Veronica Benavides
Growing up in Texas, Dr. Benavides didn’t speak Spanish, the only language that her grandparents spoke. Later, Dr. Benavides realized that the Spanish language was not the only absence from her childhood educational experience— she’d never seen herself reflected in the curriculum, period.
As Dr. Benavides pursued a career in education—as a high school teacher in NYC, a doctora of education at Harvard, a curriculum designer and coach, and the Executive Director of a leading early childhood educational research and training center—she sought always to create linguistically and culturally affirming learning spaces and resources.
After her first child was born, Dr. Benavides moved to her partner’s native Denmark, and she suddenly found herself in the shoes of her grandparents two generations earlier—raising a child in a country whose dominant language she didn’t speak, with the next generation at risk yet again of losing the heritage language she’d fought to resurrect.

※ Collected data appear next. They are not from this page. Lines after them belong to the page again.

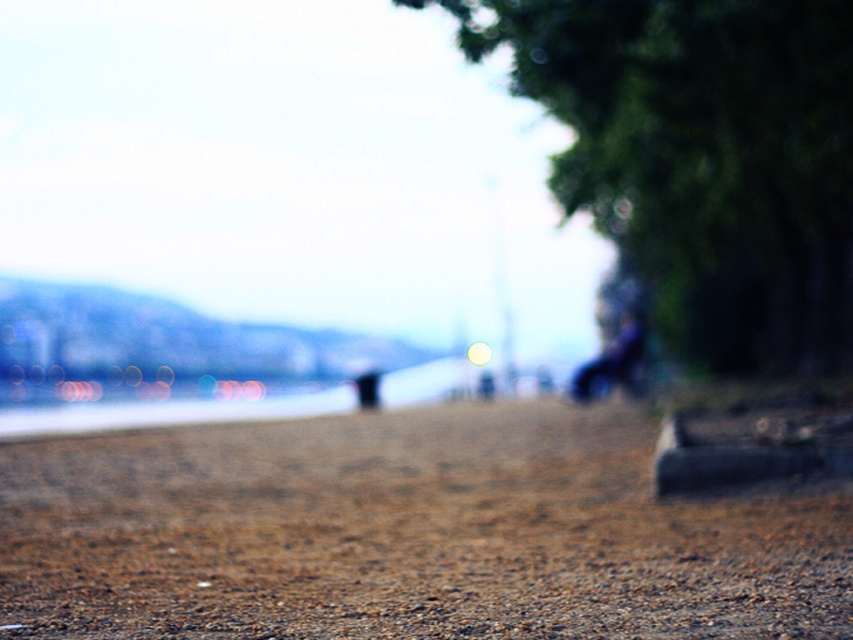 Question: Which point is farther to the camera?

Choices:
 (A) dark blue fabric at right
 (B) green leafy tree at upper right

Answer: (A)

Question: Can you confirm if green leafy tree at upper right is smaller than dark blue fabric at right?

Choices:
 (A) yes
 (B) no

Answer: (B)

Question: Can you confirm if green leafy tree at upper right is positioned to the right of dark blue fabric at right?

Choices:
 (A) no
 (B) yes

Answer: (B)

Question: Can you confirm if green leafy tree at upper right is wider than dark blue fabric at right?

Choices:
 (A) yes
 (B) no

Answer: (A) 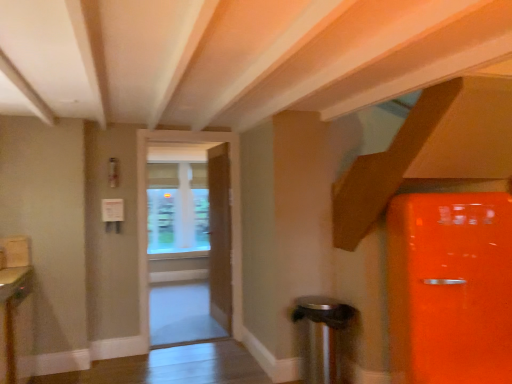 Question: Considering the relative sizes of white glossy door at center, which is counted as the second door, starting from the back, and transparent glass window at center in the image provided, is white glossy door at center, which is counted as the second door, starting from the back, smaller than transparent glass window at center?

Choices:
 (A) yes
 (B) no

Answer: (B)

Question: Does white glossy door at center, positioned as the first door in front-to-back order, turn towards transparent glass window at center?

Choices:
 (A) yes
 (B) no

Answer: (B)

Question: Considering the relative sizes of white glossy door at center, positioned as the first door in front-to-back order, and transparent glass window at center in the image provided, is white glossy door at center, positioned as the first door in front-to-back order, wider than transparent glass window at center?

Choices:
 (A) yes
 (B) no

Answer: (A)

Question: Can transparent glass window at center be found inside white glossy door at center, positioned as the first door in front-to-back order?

Choices:
 (A) no
 (B) yes

Answer: (A)

Question: From the image's perspective, is white glossy door at center, which is counted as the second door, starting from the back, located above transparent glass window at center?

Choices:
 (A) no
 (B) yes

Answer: (A)

Question: From a real-world perspective, is white glossy door at center, positioned as the first door in front-to-back order, located beneath transparent glass window at center?

Choices:
 (A) no
 (B) yes

Answer: (B)

Question: Does matte wood cabinet at lower left have a larger size compared to wooden door at center, the 1th door from the back?

Choices:
 (A) yes
 (B) no

Answer: (B)

Question: Is matte wood cabinet at lower left thinner than wooden door at center, the 1th door from the back?

Choices:
 (A) no
 (B) yes

Answer: (A)

Question: Is matte wood cabinet at lower left positioned behind wooden door at center, the 1th door from the back?

Choices:
 (A) no
 (B) yes

Answer: (A)

Question: Would you say matte wood cabinet at lower left is a long distance from wooden door at center, the 2th door when ordered from front to back?

Choices:
 (A) yes
 (B) no

Answer: (A)

Question: Can you confirm if matte wood cabinet at lower left is positioned to the right of wooden door at center, the 2th door when ordered from front to back?

Choices:
 (A) no
 (B) yes

Answer: (A)

Question: From a real-world perspective, is matte wood cabinet at lower left located higher than wooden door at center, the 2th door when ordered from front to back?

Choices:
 (A) no
 (B) yes

Answer: (A)

Question: Considering the relative sizes of wooden door at center, the 2th door when ordered from front to back, and transparent glass window at center in the image provided, is wooden door at center, the 2th door when ordered from front to back, shorter than transparent glass window at center?

Choices:
 (A) yes
 (B) no

Answer: (B) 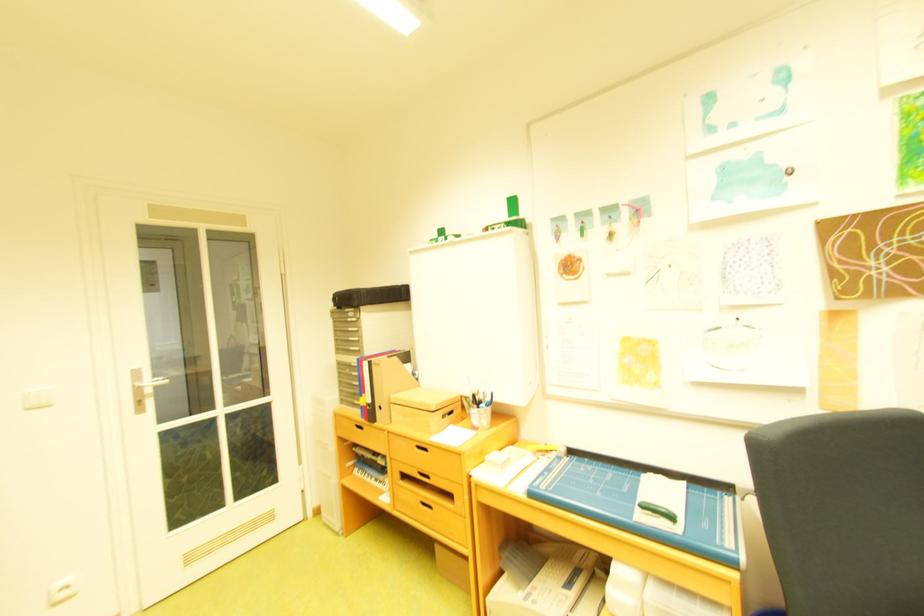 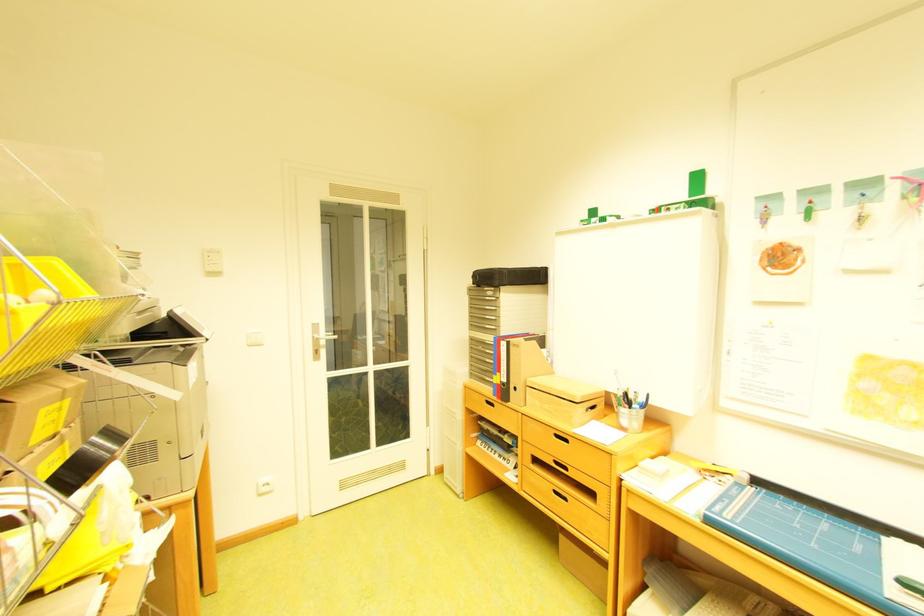 Locate, in the second image, the point that corresponds to pixel 148 385 in the first image.

(327, 337) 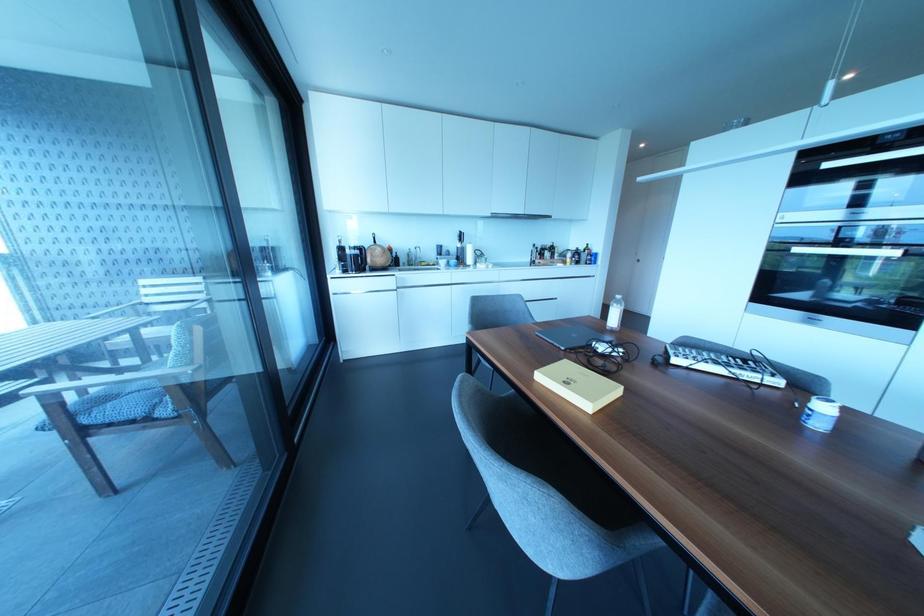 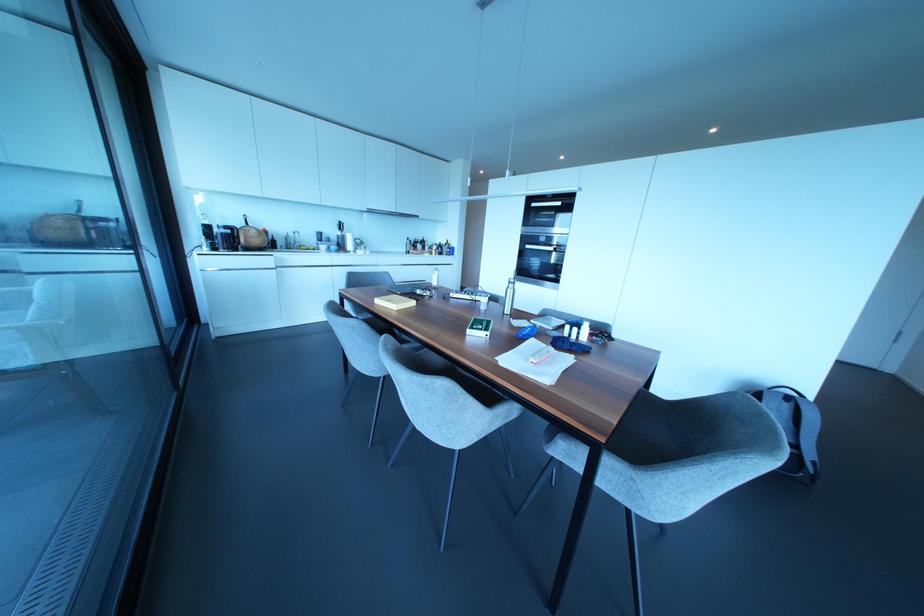 Locate, in the second image, the point that corresponds to (493,215) in the first image.

(370, 209) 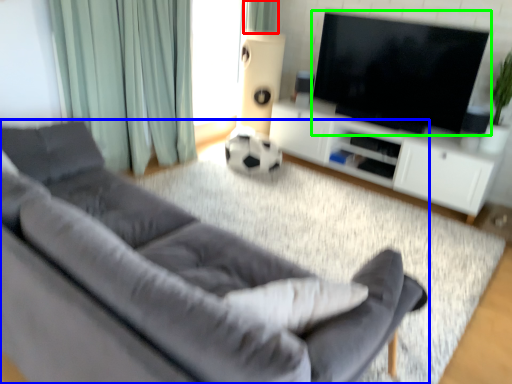 Question: Estimate the real-world distances between objects in this image. Which object is farther from curtain (highlighted by a red box), studio couch (highlighted by a blue box) or television (highlighted by a green box)?

Choices:
 (A) studio couch
 (B) television

Answer: (A) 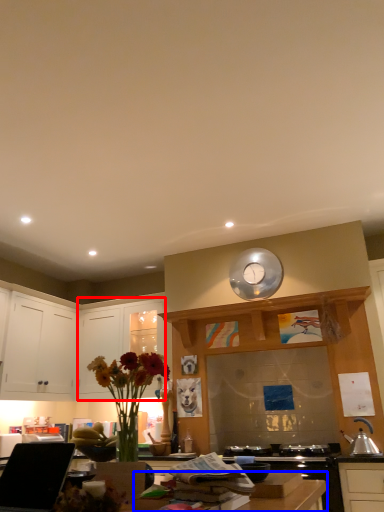 Question: Which of the following is the closest to the observer, cabinetry (highlighted by a red box) or counter top (highlighted by a blue box)?

Choices:
 (A) cabinetry
 (B) counter top

Answer: (B) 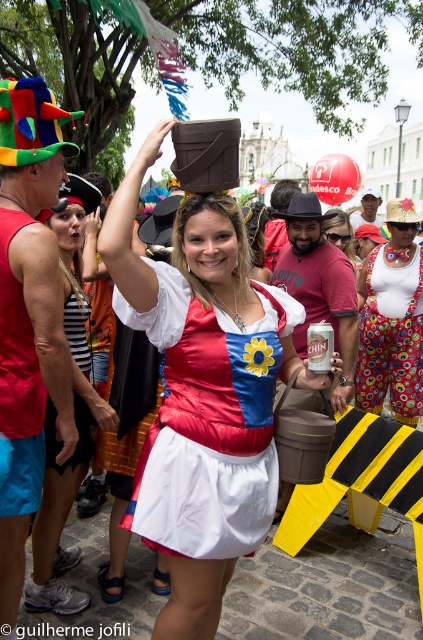 From the picture: You are at the coordinates point 0.5, 0.5. You want to move to the matte white dress at center. In which direction should you move?

You should move towards the coordinates point (74, 417) to reach the matte white dress at center. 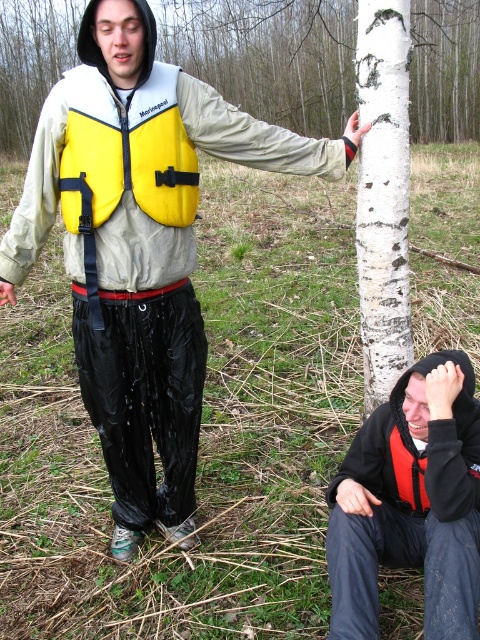 Looking at this image, you are a hiker carrying a backpack that is 1 meter wide. You want to pass between the yellow matte life jacket at center and the red matte life jacket at lower right. Can your backpack fit through the space between them?

The distance between the yellow matte life jacket at center and the red matte life jacket at lower right is 1.15 meters. Since your backpack is 1 meter wide, it can fit through the space between them as the distance is wider than the backpack. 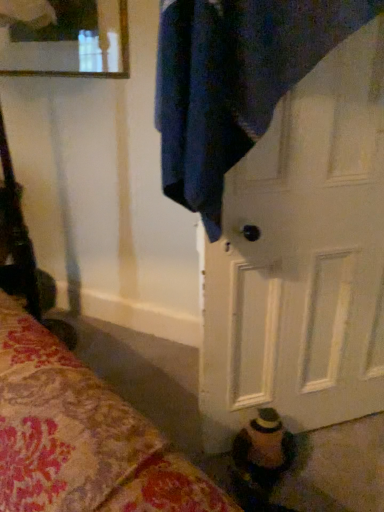 Where is `clear glass mirror at upper left`? The height and width of the screenshot is (512, 384). clear glass mirror at upper left is located at coordinates click(x=70, y=42).

Describe the element at coordinates (70, 42) in the screenshot. Image resolution: width=384 pixels, height=512 pixels. I see `clear glass mirror at upper left` at that location.

What is the approximate height of clear glass mirror at upper left?

The height of clear glass mirror at upper left is 12.46 inches.

Locate an element on the screen. Image resolution: width=384 pixels, height=512 pixels. white matte door at center is located at coordinates (302, 258).

What do you see at coordinates (302, 258) in the screenshot? I see `white matte door at center` at bounding box center [302, 258].

The image size is (384, 512). I want to click on clear glass mirror at upper left, so click(x=70, y=42).

Would you say white matte door at center is to the left or to the right of clear glass mirror at upper left in the picture?

white matte door at center is positioned on clear glass mirror at upper left's right side.

Is white matte door at center further to camera compared to clear glass mirror at upper left?

No, the depth of white matte door at center is less than that of clear glass mirror at upper left.

Between point (269, 127) and point (22, 32), which one is positioned in front?

The point (269, 127) is in front.

From the image's perspective, is white matte door at center above clear glass mirror at upper left?

Actually, white matte door at center appears below clear glass mirror at upper left in the image.

From a real-world perspective, which is physically below, white matte door at center or clear glass mirror at upper left?

white matte door at center, from a real-world perspective.

Considering the relative sizes of white matte door at center and clear glass mirror at upper left in the image provided, is white matte door at center thinner than clear glass mirror at upper left?

No, white matte door at center is not thinner than clear glass mirror at upper left.

In the scene shown: Between white matte door at center and clear glass mirror at upper left, which one has more height?

With more height is white matte door at center.

Consider the image. Considering the sizes of objects white matte door at center and clear glass mirror at upper left in the image provided, who is smaller, white matte door at center or clear glass mirror at upper left?

clear glass mirror at upper left.

Is white matte door at center not inside clear glass mirror at upper left?

Absolutely, white matte door at center is external to clear glass mirror at upper left.

Would you say white matte door at center is a long distance from clear glass mirror at upper left?

white matte door at center is positioned a significant distance from clear glass mirror at upper left.

Does white matte door at center turn towards clear glass mirror at upper left?

No.

Image resolution: width=384 pixels, height=512 pixels. What are the coordinates of `door that is under the clear glass mirror at upper left (from a real-world perspective)` in the screenshot? It's located at (302, 258).

Which object is positioned more to the right, clear glass mirror at upper left or white matte door at center?

Positioned to the right is white matte door at center.

Which object is closer to the camera, clear glass mirror at upper left or white matte door at center?

white matte door at center is more forward.

Between point (23, 68) and point (324, 359), which one is positioned in front?

The point (324, 359) is closer to the camera.

From the image's perspective, which one is positioned lower, clear glass mirror at upper left or white matte door at center?

white matte door at center.

Based on the photo, from a real-world perspective, relative to white matte door at center, is clear glass mirror at upper left vertically above or below?

From a real-world perspective, clear glass mirror at upper left is physically above white matte door at center.

Can you confirm if clear glass mirror at upper left is thinner than white matte door at center?

Yes.

Considering the sizes of clear glass mirror at upper left and white matte door at center in the image, is clear glass mirror at upper left taller or shorter than white matte door at center?

In the image, clear glass mirror at upper left appears to be shorter than white matte door at center.

In terms of size, does clear glass mirror at upper left appear bigger or smaller than white matte door at center?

Dr. Benavides decided to raise her son in Spanish, even though she didn’t speak it perfectly. She wanted him to grow up not only knowing the language, but feeling pride in it; seeing accents not as bad, but normal and interesting; and understanding that learning a heritage language wasn’t about perfection, but connection. She started looking for tools, resources, and programs—and when she didn’t find what she was looking for, she began developing them. Tada! Bilingual Generation was born.
Dr. Benavides now spends her time traveling between Denmark and the United States, working to support the reclamation and flourishing of heritage languages across global contexts.